Кое-где на высоких травинках сидели, раскачиваясь на легком ветерке, сине-желтые самки листогрыза Гастрофиза полигонии. Они так сильно растолстели, что их крылья едва прикрывали основание спинки и казались нарядным жилетиком на толстом тельце. Ленивые и малоподвижные, они были совершенно равнодушны к окружающему миру, рассчитывая на свою неотразимость, подчеркнутую яркой одеждой, предупреждающей о несъедобности.
Над зеленой полянкой порхали бабочки-белянки, бабочки-сатиры, перелетали с места на место ночные бабочки-совки, в коричневых пятнышках и точках. Они собрались большой компанией на одиноких куртинках шандры, жадно лакомясь нектаром. Странно! Почему бы им не заниматься этим делом ночью, как и полагается бабочкам-ночницам? Возможно, потому, что здесь не было ночных цветков, а шандра выделяла нектар только днем. Ничего не поделаешь: пришлось менять свои привычки.
Среди совок не было ни одного самца. Мужская половина этого вида ожидала покрова ночи, будучи больше предана брачным подвигам, нежели потребностям желудка.
Тут же, на цветках этого скромного растения, шумело разношерстное общество разнообразнейших пчел, почитателей нектара: грузные антофоры, пестрые халикодомы, маленькие скромные галикты. Красовалась, смелая и независимая, крупная оранжево-красная оса-калигурт, истребительница кобылок. Шмыгали всегда торопливые осы-помпиллы. Не спеша и степенно вкушали нектар осы-эвмены. Яркими огоньками сверкали нарядной синевой одежды бабочки голубянки. Нежные светлые пяденицы тоже примкнули к обществу дневных насекомых. Тут же возле маленьких лабораторий нектара зачем-то устроились клопы-солдатики. Что им тут надо — было непонятно. Может быть, на высоком кустике не так жарко?
К этому обществу веселых насекомых незаметно пристроились пауки-обжоры. На веточке застыли пауки-крабы, кто ожидая добычу, а кто алчно пожирая свои охотничьи трофеи. Молодые пауки Аргиопа лобата смастерили свои аккуратные круговые тенета, и в каждой западне уже висело по очередному неудачнику, плотно запеленатому в белый саван, сотканный из нежнейшей паутины.
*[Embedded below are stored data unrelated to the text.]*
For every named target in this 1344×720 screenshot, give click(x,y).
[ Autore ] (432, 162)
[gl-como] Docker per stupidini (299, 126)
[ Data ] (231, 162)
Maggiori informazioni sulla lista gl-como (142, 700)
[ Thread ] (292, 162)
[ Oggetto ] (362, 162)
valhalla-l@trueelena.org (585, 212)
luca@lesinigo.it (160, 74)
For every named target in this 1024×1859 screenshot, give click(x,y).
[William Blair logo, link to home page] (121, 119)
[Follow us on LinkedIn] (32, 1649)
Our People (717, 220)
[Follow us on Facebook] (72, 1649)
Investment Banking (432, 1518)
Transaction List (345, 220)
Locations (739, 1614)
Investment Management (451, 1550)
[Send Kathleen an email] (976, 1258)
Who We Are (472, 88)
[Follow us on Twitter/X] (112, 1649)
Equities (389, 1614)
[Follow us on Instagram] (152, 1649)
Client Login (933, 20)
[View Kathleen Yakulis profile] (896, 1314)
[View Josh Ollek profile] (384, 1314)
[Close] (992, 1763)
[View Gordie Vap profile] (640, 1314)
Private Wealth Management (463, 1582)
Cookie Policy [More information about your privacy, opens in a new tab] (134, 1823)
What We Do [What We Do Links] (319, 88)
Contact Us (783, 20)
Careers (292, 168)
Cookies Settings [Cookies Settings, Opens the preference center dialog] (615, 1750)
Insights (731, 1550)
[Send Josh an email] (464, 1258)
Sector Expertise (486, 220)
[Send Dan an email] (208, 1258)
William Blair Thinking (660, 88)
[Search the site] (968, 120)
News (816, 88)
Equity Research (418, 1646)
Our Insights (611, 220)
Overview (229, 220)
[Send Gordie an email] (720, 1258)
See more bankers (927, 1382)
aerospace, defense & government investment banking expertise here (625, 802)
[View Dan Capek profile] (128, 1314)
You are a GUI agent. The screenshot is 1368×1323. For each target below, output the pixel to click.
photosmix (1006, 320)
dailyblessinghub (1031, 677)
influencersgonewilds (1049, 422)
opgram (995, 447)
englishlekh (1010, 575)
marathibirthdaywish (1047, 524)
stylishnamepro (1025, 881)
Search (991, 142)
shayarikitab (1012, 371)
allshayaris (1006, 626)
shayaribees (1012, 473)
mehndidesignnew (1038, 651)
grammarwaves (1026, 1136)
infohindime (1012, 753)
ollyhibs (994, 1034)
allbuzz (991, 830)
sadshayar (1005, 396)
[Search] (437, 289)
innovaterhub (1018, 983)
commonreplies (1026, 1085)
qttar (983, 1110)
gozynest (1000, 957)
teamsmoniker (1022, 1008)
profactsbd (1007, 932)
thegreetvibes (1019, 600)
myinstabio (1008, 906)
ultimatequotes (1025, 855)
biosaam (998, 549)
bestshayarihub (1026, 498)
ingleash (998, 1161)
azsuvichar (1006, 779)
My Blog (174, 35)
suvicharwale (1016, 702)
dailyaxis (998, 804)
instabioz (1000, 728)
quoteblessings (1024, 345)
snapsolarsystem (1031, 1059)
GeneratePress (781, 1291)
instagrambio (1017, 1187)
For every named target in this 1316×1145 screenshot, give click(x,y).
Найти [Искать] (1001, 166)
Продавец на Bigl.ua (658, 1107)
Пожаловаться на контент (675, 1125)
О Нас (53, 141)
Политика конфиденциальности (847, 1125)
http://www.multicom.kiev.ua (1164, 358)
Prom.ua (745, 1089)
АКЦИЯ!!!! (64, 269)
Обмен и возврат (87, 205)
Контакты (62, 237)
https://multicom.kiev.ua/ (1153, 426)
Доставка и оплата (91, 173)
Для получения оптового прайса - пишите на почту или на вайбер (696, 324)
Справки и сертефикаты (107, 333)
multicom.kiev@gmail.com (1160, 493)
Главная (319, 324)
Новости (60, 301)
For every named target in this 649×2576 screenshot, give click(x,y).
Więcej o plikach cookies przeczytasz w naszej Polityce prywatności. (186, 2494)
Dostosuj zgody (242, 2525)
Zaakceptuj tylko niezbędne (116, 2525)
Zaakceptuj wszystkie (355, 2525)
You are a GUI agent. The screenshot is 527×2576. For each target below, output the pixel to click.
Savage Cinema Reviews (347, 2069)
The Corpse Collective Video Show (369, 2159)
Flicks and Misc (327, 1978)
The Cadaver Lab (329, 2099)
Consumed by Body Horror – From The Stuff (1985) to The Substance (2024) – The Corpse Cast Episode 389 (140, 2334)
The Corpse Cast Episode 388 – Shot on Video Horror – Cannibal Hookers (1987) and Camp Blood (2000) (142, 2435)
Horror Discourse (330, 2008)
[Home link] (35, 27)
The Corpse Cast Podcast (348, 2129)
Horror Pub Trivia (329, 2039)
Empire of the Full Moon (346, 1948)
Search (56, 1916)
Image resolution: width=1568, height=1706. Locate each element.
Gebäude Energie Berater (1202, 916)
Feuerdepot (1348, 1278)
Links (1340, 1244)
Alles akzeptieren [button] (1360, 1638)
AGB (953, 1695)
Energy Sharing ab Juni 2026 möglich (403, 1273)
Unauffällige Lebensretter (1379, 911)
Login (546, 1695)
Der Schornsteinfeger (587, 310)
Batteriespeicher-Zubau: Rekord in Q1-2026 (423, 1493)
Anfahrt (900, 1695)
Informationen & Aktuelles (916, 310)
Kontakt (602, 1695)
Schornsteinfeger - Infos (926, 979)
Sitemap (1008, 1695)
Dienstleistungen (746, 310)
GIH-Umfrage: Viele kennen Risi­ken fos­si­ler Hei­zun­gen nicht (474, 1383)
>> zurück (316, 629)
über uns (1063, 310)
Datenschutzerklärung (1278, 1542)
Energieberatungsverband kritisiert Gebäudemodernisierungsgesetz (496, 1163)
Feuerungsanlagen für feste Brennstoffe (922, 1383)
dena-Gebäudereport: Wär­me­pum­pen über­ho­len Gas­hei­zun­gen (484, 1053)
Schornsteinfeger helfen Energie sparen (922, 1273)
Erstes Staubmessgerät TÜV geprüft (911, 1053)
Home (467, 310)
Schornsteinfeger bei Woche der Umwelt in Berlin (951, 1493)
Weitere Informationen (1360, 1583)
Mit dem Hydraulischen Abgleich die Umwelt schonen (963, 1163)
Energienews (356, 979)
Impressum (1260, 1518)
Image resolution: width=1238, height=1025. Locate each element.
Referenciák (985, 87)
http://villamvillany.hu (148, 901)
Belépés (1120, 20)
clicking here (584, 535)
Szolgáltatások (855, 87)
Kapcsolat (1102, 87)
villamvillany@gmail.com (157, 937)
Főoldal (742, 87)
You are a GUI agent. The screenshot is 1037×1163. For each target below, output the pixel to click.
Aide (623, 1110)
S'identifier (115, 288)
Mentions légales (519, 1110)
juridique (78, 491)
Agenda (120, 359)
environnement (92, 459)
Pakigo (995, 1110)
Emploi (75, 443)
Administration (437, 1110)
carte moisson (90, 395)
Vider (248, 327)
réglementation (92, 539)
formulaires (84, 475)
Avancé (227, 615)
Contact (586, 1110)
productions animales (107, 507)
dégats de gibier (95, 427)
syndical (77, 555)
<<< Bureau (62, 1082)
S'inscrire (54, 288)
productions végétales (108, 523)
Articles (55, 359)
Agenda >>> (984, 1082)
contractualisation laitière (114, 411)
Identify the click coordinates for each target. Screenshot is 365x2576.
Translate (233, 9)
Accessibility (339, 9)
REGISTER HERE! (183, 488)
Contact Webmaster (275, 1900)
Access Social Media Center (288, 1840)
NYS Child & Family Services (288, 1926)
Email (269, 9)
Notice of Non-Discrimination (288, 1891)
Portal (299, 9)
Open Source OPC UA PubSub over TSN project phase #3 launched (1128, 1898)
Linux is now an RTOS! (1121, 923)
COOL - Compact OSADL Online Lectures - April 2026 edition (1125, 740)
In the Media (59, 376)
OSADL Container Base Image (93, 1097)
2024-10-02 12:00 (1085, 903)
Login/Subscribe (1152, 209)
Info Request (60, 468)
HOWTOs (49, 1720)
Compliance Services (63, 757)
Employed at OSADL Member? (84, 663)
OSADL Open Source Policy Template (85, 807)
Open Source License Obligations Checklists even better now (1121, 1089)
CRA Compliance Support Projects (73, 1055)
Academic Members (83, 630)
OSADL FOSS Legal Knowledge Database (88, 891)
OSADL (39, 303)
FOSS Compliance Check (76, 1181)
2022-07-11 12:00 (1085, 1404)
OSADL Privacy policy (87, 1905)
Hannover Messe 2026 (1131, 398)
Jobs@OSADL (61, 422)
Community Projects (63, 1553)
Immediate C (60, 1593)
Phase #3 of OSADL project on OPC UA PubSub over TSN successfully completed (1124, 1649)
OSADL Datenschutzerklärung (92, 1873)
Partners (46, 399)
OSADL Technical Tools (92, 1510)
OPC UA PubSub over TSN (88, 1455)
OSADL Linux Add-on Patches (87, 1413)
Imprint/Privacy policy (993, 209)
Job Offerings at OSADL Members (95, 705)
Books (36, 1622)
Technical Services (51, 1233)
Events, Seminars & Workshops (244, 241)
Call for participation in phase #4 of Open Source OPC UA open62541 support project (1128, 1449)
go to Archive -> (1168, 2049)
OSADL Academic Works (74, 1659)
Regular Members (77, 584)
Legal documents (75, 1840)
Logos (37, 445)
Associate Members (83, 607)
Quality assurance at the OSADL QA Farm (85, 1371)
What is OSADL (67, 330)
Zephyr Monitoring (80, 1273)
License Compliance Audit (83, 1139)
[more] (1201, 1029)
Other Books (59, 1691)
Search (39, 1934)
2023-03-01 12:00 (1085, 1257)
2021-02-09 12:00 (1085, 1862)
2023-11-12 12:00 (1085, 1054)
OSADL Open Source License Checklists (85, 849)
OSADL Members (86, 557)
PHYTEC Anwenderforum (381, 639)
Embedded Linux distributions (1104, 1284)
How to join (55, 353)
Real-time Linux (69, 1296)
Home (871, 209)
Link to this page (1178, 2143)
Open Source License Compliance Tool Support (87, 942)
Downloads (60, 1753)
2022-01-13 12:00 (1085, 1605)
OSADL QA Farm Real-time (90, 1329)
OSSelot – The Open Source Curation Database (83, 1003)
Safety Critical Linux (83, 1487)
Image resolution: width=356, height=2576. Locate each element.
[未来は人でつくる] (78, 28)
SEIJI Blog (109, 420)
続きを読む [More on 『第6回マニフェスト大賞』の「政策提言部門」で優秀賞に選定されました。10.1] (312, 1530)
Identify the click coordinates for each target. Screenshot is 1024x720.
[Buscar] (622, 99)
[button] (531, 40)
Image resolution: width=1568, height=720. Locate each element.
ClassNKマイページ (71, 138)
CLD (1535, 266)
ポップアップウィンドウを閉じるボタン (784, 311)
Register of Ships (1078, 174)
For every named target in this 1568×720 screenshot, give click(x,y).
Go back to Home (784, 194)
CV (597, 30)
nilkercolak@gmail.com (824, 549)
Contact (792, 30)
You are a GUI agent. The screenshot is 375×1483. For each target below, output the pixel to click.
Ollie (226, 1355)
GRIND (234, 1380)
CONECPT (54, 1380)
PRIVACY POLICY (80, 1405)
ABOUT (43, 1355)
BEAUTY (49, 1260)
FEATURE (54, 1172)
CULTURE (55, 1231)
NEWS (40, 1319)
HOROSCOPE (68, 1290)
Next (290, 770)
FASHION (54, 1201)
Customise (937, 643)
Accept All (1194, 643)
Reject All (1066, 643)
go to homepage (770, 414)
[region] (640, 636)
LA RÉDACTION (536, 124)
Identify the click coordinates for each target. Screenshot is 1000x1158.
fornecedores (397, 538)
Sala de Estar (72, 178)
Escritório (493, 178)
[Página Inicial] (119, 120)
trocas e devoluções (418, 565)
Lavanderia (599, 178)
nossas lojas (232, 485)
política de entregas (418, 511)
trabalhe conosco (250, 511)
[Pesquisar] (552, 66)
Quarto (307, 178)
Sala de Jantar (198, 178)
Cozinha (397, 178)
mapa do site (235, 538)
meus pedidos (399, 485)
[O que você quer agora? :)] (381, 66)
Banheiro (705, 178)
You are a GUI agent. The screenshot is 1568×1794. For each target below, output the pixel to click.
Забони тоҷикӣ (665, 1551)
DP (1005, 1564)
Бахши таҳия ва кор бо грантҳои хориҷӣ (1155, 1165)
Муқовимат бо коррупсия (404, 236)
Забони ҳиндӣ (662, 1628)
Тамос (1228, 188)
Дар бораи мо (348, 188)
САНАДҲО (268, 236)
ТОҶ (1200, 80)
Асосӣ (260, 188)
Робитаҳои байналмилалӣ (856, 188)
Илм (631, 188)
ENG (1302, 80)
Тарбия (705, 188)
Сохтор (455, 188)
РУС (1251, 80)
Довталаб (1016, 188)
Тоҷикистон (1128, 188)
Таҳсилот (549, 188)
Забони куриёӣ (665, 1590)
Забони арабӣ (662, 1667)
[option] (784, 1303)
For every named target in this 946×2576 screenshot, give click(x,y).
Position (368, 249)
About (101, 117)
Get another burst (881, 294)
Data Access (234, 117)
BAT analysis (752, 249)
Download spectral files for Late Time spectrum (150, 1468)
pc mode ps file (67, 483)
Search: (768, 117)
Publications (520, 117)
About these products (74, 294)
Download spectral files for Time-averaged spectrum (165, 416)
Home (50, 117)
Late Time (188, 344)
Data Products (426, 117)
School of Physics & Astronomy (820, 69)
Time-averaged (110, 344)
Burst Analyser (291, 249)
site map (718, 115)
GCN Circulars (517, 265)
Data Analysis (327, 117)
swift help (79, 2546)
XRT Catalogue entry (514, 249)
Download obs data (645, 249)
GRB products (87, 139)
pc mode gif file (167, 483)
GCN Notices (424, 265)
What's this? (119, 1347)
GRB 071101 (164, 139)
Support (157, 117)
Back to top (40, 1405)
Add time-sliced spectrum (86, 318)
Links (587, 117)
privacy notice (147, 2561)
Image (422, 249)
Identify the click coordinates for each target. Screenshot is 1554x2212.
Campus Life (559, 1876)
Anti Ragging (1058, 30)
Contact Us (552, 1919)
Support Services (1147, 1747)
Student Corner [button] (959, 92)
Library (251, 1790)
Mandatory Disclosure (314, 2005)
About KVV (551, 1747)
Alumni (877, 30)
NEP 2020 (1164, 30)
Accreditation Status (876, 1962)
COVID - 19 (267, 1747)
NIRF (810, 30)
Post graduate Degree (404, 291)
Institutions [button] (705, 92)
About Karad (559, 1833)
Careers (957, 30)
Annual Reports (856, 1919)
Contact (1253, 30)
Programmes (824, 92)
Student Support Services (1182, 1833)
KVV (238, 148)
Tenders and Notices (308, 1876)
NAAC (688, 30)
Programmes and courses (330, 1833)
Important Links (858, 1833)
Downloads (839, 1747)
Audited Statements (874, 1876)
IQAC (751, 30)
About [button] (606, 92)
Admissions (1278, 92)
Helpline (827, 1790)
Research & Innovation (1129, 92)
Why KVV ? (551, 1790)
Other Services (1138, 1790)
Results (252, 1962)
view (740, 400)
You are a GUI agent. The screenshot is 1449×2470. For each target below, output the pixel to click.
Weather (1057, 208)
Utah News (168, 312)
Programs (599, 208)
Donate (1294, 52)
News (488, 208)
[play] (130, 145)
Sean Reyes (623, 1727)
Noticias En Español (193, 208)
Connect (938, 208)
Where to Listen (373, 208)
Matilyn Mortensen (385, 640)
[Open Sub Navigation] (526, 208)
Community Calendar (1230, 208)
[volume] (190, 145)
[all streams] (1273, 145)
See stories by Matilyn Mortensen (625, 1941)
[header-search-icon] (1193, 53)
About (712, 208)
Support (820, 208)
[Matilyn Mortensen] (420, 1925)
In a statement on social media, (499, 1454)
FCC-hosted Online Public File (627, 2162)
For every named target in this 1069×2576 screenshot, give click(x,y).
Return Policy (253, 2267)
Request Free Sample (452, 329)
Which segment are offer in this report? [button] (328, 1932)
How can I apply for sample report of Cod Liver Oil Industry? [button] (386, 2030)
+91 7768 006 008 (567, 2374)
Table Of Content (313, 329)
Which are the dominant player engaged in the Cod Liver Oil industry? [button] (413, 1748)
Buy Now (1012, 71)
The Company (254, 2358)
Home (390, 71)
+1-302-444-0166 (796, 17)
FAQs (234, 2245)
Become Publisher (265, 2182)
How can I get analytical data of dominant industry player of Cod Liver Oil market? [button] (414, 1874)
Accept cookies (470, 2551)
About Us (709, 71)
На каждом шагу встречались разные насекомые. Вот громадный ктырь уселся на веточке, пожирая кобылку. Вот его родственники — крошечные ктыри — уселись на земле, сверкая большими выпуклыми глазами. Как ягодки, красовались красные в черных пятнах божьи коровки, уплетая толстых и ленивых тлей. Слышалось и тонкое жужжание крыльев осы-амофиллы. Парализовав гусеницу, она принялась готовить норку для своей очередной детки. В бешеном темпе носилась над землей пестрая оса-сколия, исполняя сложный ритуал брачного танца. По травинкам, не спеша и покачиваясь из стороны в сторону, как пьяный, пробирался молодой богомол.
Всюду копошилось великое множество разнообразных насекомых. Они собрались сюда, будто на Ноев ковчег, спасаясь от катастрофической засухи в умирающей пустыне.